Hakim Kabulkan Eksepsi Dokter Tifa, Polisi: Jaksa Masih Bisa Perbaiki Dakwaan

oleh -10 Dilihat
Hakim Kabulkan Eksepsi Dokter Tifa, Polisi: Jaksa Masih Bisa Perbaiki Dakwaan

KabarDermayu.com – Pengadilan Negeri Jakarta Timur baru saja mengeluarkan putusan sela yang mengabulkan nota keberatan atau eksepsi dari Tifauzia Tyassuma, yang lebih dikenal sebagai Dokter Tifa, terkait kasus dugaan pencemaran nama baik dan fitnah mengenai isu ijazah palsu Presiden ke-7 RI, Joko Widodo.

Menanggapi hasil putusan tersebut, pihak Polda Metro Jaya menyatakan sikap resminya. Direktur Reserse Kriminal Umum Polda Metro Jaya, Komisaris Besar Polisi Iman Imanuddin, menegaskan bahwa pihaknya menghormati setiap keputusan yang dikeluarkan oleh majelis hakim.

Iman menyampaikan bahwa sebagai warga negara yang patuh terhadap hukum, pihaknya menghargai apa yang telah diputuskan oleh Yang Mulia Hakim di persidangan. Pernyataan tersebut disampaikannya kepada awak media pada Minggu, 26 Juli 2026.

Meski demikian, Iman menegaskan bahwa putusan sela ini tidak serta-merta menghentikan seluruh proses hukum yang sedang berjalan. Menurutnya, perkara tersebut masih memiliki keberlanjutan di masa depan.

Iman menjelaskan bahwa Jaksa Penuntut Umum (JPU) masih memiliki ruang untuk melakukan perbaikan terhadap surat dakwaan yang sempat diajukan. Setelah dilakukan perbaikan, pihak jaksa memiliki kewenangan untuk melimpahkan kembali perkara tersebut ke Pengadilan Negeri Jakarta Timur.

“Hal itu bukanlah sesuatu yang final atau menjadi akhir dari seluruh proses. Jaksa Penuntut Umum masih memiliki kesempatan untuk memperbaiki dakwaan dan nantinya akan segera mengembalikan kembali ke Pengadilan Negeri Jakarta Timur,” tegas Iman.

Sebagai informasi tambahan, sebelumnya Dokter Tifa menghadapi persidangan atas tuduhan menyebarkan fitnah terkait klaim ijazah palsu milik Presiden ke-7 RI, Joko Widodo.
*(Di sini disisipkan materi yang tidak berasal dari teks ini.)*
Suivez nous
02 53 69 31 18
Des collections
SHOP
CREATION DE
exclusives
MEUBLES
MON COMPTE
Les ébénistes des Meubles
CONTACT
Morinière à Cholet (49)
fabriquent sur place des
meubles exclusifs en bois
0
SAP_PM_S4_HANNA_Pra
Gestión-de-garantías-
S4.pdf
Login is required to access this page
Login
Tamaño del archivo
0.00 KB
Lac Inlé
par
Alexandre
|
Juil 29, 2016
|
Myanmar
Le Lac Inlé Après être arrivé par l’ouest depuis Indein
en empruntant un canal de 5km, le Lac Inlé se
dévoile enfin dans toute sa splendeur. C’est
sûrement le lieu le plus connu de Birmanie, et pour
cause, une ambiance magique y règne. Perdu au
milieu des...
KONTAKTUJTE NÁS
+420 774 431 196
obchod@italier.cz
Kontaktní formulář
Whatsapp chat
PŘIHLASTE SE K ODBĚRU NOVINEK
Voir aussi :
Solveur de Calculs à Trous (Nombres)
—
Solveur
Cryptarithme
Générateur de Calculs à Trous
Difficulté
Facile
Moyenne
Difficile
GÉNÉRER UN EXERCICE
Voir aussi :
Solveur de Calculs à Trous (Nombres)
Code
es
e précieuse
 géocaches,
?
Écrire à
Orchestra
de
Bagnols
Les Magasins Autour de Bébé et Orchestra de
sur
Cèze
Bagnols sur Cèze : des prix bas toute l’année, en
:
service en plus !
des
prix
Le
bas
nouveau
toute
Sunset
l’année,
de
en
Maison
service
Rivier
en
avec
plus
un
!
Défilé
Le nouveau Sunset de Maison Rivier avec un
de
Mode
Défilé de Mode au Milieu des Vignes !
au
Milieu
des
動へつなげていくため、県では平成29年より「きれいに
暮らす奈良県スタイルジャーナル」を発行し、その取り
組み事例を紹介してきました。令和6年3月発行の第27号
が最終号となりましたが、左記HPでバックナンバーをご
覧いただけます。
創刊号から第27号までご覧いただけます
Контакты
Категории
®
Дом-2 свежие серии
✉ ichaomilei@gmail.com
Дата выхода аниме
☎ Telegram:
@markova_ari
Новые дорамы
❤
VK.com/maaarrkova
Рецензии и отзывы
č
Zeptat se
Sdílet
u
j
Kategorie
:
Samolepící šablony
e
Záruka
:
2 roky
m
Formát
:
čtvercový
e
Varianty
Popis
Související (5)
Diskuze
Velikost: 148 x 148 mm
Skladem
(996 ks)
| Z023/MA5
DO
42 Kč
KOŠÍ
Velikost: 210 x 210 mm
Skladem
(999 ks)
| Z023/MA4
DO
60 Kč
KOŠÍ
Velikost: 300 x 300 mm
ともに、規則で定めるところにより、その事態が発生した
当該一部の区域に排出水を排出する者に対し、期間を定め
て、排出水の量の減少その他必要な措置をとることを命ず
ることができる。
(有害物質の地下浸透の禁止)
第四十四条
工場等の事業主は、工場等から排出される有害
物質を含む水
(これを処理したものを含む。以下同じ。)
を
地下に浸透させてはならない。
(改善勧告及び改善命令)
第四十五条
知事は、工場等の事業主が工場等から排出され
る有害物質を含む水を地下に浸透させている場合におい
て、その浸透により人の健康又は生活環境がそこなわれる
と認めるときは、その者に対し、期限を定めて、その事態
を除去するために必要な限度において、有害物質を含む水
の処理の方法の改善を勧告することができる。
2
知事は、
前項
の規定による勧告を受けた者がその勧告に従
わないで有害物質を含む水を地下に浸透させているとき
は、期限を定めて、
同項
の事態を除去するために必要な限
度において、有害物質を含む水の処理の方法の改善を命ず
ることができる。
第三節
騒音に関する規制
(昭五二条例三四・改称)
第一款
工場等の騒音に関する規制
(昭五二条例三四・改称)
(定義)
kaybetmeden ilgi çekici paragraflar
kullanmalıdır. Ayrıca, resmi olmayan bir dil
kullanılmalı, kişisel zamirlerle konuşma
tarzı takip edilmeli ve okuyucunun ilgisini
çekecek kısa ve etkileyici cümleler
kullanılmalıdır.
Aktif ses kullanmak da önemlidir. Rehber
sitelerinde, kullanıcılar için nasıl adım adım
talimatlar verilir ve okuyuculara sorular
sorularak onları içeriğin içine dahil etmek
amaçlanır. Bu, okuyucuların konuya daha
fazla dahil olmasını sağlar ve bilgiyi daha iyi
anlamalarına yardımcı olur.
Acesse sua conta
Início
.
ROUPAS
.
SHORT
Upaya hukum melalui pengajuan eksepsi yang dilakukan oleh tim kuasa hukumnya akhirnya membuahkan hasil positif bagi pihak terdakwa.

Dalam amar putusan sela yang dibacakan pada Kamis, 23 Juli 2026, Ketua Majelis Hakim Christina Endarwati menyatakan bahwa nota keberatan yang disampaikan oleh tim penasihat hukum Dokter Tifa telah diterima oleh pengadilan.
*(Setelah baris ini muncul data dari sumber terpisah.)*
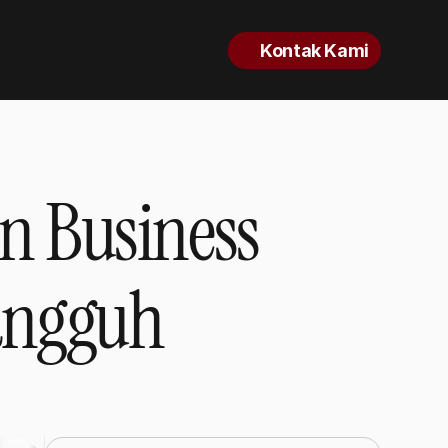
Kontak Kami
n Business
Tangguh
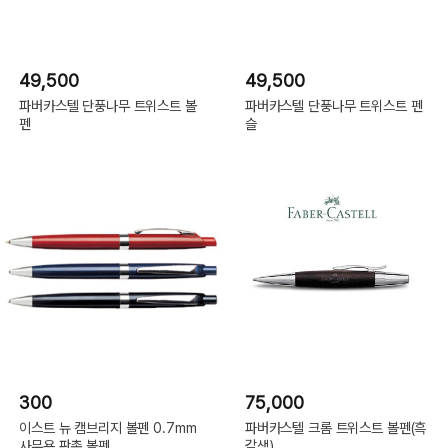
49,500
49,500
파버카스텔 단풍나무 트위스트 볼
파버카스텔 단풍나무 트위스트 펜
펜
슬
300
75,000
이스트 뉴 캠브리지 볼펜 0.7mm
파버카스텔 크롬 트위스트 볼펜(흑
사무용 판촉 볼펜
갈색)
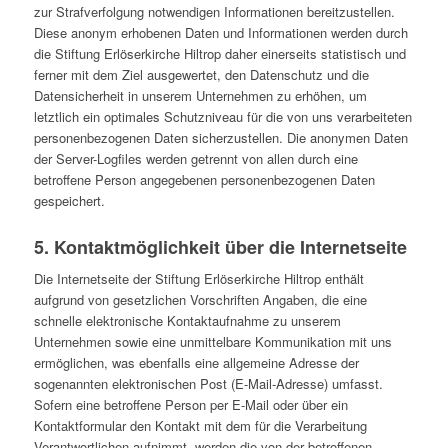
zur Strafverfolgung notwendigen Informationen bereitzustellen.
Diese anonym erhobenen Daten und Informationen werden durch
die Stiftung Erlöserkirche Hiltrop daher einerseits statistisch und
ferner mit dem Ziel ausgewertet, den Datenschutz und die
Datensicherheit in unserem Unternehmen zu erhöhen, um
letztlich ein optimales Schutzniveau für die von uns verarbeiteten
personenbezogenen Daten sicherzustellen. Die anonymen Daten
der Server-Logfiles werden getrennt von allen durch eine
betroffene Person angegebenen personenbezogenen Daten
gespeichert.
5. Kontaktmöglichkeit über die Internetseite
Die Internetseite der Stiftung Erlöserkirche Hiltrop enthält
aufgrund von gesetzlichen Vorschriften Angaben, die eine
schnelle elektronische Kontaktaufnahme zu unserem
Unternehmen sowie eine unmittelbare Kommunikation mit uns
ermöglichen, was ebenfalls eine allgemeine Adresse der
sogenannten elektronischen Post (E-Mail-Adresse) umfasst.
Sofern eine betroffene Person per E-Mail oder über ein
Kontaktformular den Kontakt mit dem für die Verarbeitung
Verantwortlichen aufnimmt, werden die von der betroffenen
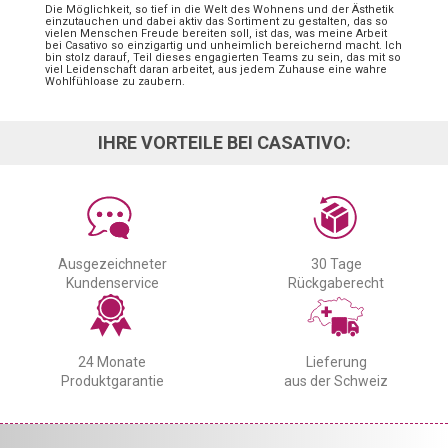
Die Möglichkeit, so tief in die Welt des Wohnens und der Ästhetik
einzutauchen und dabei aktiv das Sortiment zu gestalten, das so
vielen Menschen Freude bereiten soll, ist das, was meine Arbeit
bei Casativo so einzigartig und unheimlich bereichernd macht. Ich
bin stolz darauf, Teil dieses engagierten Teams zu sein, das mit so
viel Leidenschaft daran arbeitet, aus jedem Zuhause eine wahre
Wohlfühloase zu zaubern.
IHRE VORTEILE BEI CASATIVO:
Ausgezeichneter
30 Tage
Kundenservice
Rückgaberecht
24 Monate
Lieferung
Produktgarantie
aus der Schweiz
“Menyatakan perlawanan dari tim advokat Terdakwa tersebut diterima,” ujar Christina saat membacakan putusan di ruang sidang Pengadilan Negeri Jakarta Timur.
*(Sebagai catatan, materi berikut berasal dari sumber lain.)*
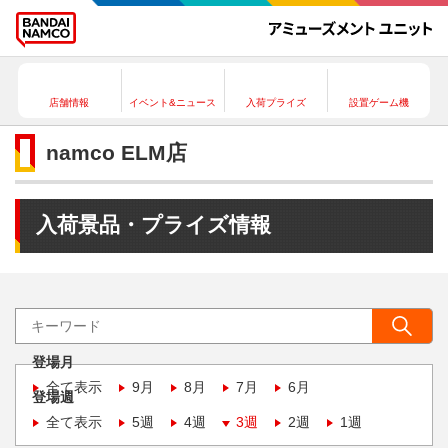
店舗情報
イベント&ニュース
入荷プライズ
設置ゲーム機
namco ELM店
入荷景品・プライズ情報
登場月
全て表示
9月
8月
7月
6月
登場週
全て表示
5週
4週
3週
2週
1週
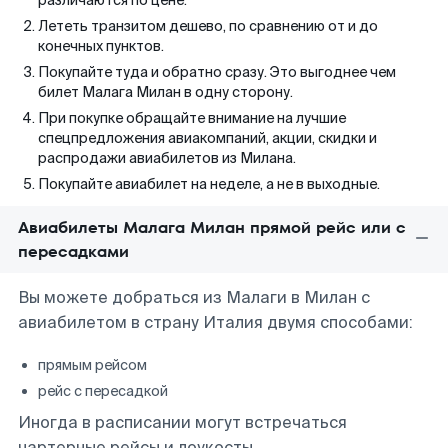
различаются по цене.
Лететь транзитом дешево, по сравнению от и до
конечных пунктов.
Покупайте туда и обратно сразу. Это выгоднее чем
билет Малага Милан в одну сторону.
При покупке обращайте внимание на лучшие
спецпредложения авиакомпаний, акции, скидки и
распродажи авиабилетов из Милана.
Покупайте авиабилет на неделе, а не в выходные.
Авиабилеты Малага Милан прямой рейс или с
пересадками
Вы можете добраться из Малаги в Милан с
авиабилетом в страну Италия двумя способами:
прямым рейсом
рейс с пересадкой
Иногда в расписании могут встречаться
чартерные рейсы и лоукосты.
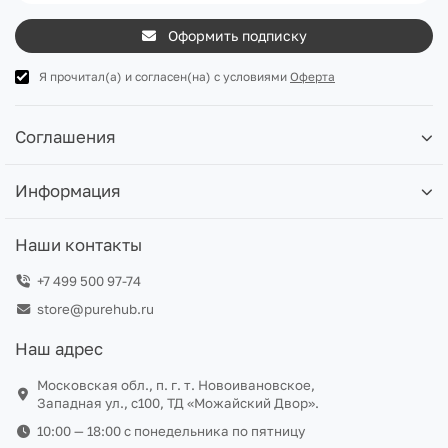
Оформить подписку
Я прочитал(а) и согласен(на) с условиями
Оферта
Соглашения
Информация
Наши контакты
+7 499 500 97-74
store@purehub.ru
Наш адрес
Московская обл., п. г. т. Новоивановское,
Западная ул., с100, ТД «Можайский Двор».
10:00 — 18:00 c понедельника по пятницу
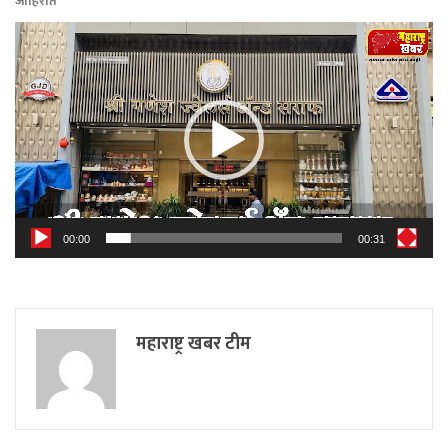
जाहिरात
Video
Player
00:00
00:31
महाराष्ट्र खबर टीम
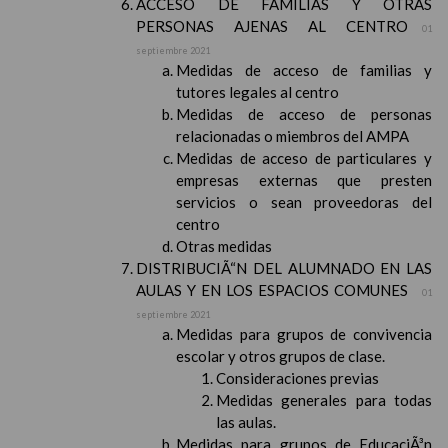
ACCESO DE FAMILIAS Y OTRAS
PERSONAS AJENAS AL CENTRO
01
septiembre 2021
Medidas de acceso de familias y
tutores legales al centro
Medidas de acceso de personas
relacionadas o miembros del AMPA
Medidas de acceso de particulares y
empresas externas que presten
servicios o sean proveedoras del
centro
Otras medidas
DISTRIBUCIÃ“N DEL ALUMNADO EN LAS
AULAS Y EN LOS ESPACIOS COMUNES
01
septiembre 2021
Medidas para grupos de convivencia
escolar y otros grupos de clase.
Consideraciones previas
Medidas generales para todas
las aulas.
Medidas para grupos de EducaciÃ³n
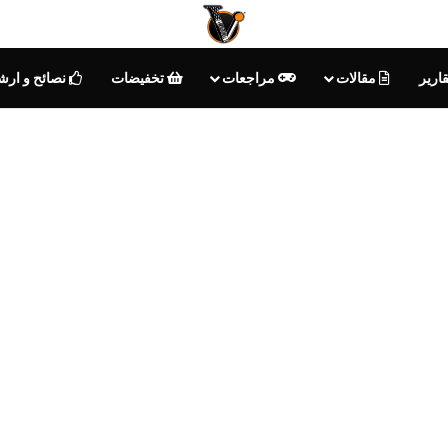
ارير
مقالات
مراجعات
تخفيضات
نصائح و ارش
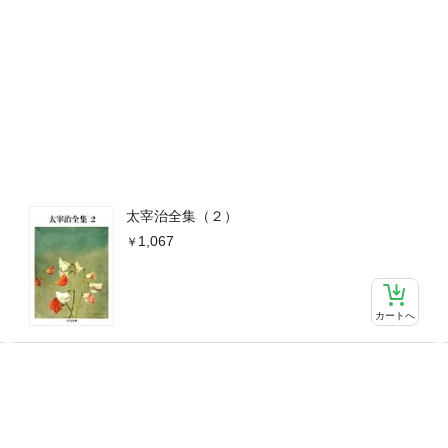
太宰治全集（２）
1,067
カートへ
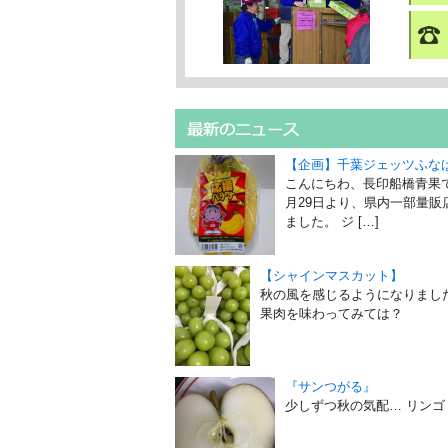
【企画】千葉ジェッツふな
こんにちわ、長印船橋青果
月29日より、県内一部量
ました。 ジ […]
【シャインマスカット】
秋の風を感じるようになりまし
果肉を味わってみては？
『サンつがる』
少しずつ秋の気配… リン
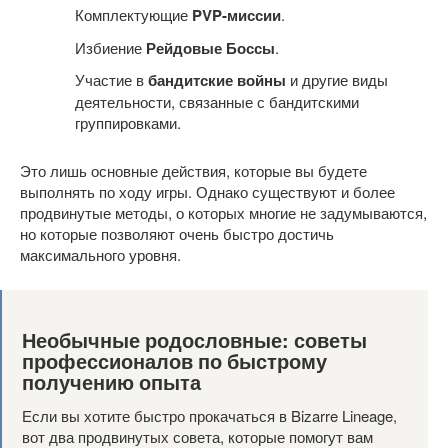
Комплектующие
PVP-миссии
.
Избиение
Рейдовые Боссы
.
Участие в
бандитские войны
и другие виды
деятельности, связанные с бандитскими
группировками.
Это лишь основные действия, которые вы будете
выполнять по ходу игры. Однако существуют и более
продвинутые методы, о которых многие не задумываются,
но которые позволяют очень быстро достичь
максимального уровня.
Необычные родословные: советы
профессионалов по быстрому
получению опыта
Если вы хотите быстро прокачаться в Bizarre Lineage,
вот два продвинутых совета, которые помогут вам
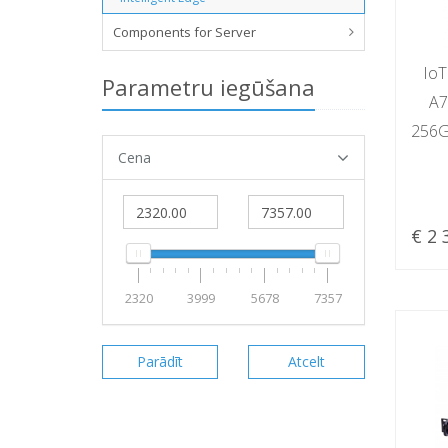
Components for Server
IoT
Parametru iegūšana
A7
256G
Cena
€ 2 
2320
3999
5678
7357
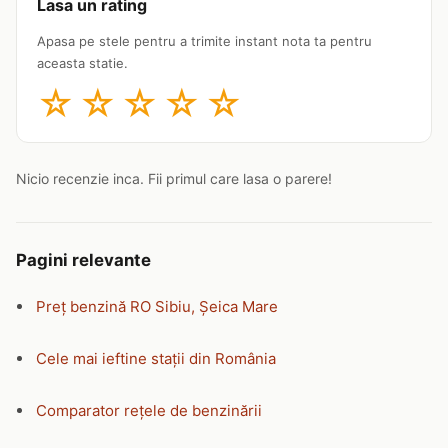
Lasa un rating
Apasa pe stele pentru a trimite instant nota ta pentru
aceasta statie.
☆
☆
☆
☆
☆
Nicio recenzie inca. Fii primul care lasa o parere!
Pagini relevante
Preț benzină RO Sibiu, Șeica Mare
Cele mai ieftine stații din România
Comparator rețele de benzinării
Dampak langsung dari putusan sela ini adalah dakwaan yang disusun oleh jaksa dinyatakan batal demi hukum. Akibatnya, agenda persidangan yang seharusnya memasuki tahap pembuktian tidak dapat dilanjutkan sebagaimana mestinya untuk sementara waktu.

Hingga saat ini, pihak kepolisian tetap memantau perkembangan kasus tersebut sembari menunggu langkah selanjutnya dari Jaksa Penuntut Umum terkait perbaikan dakwaan yang dimaksud.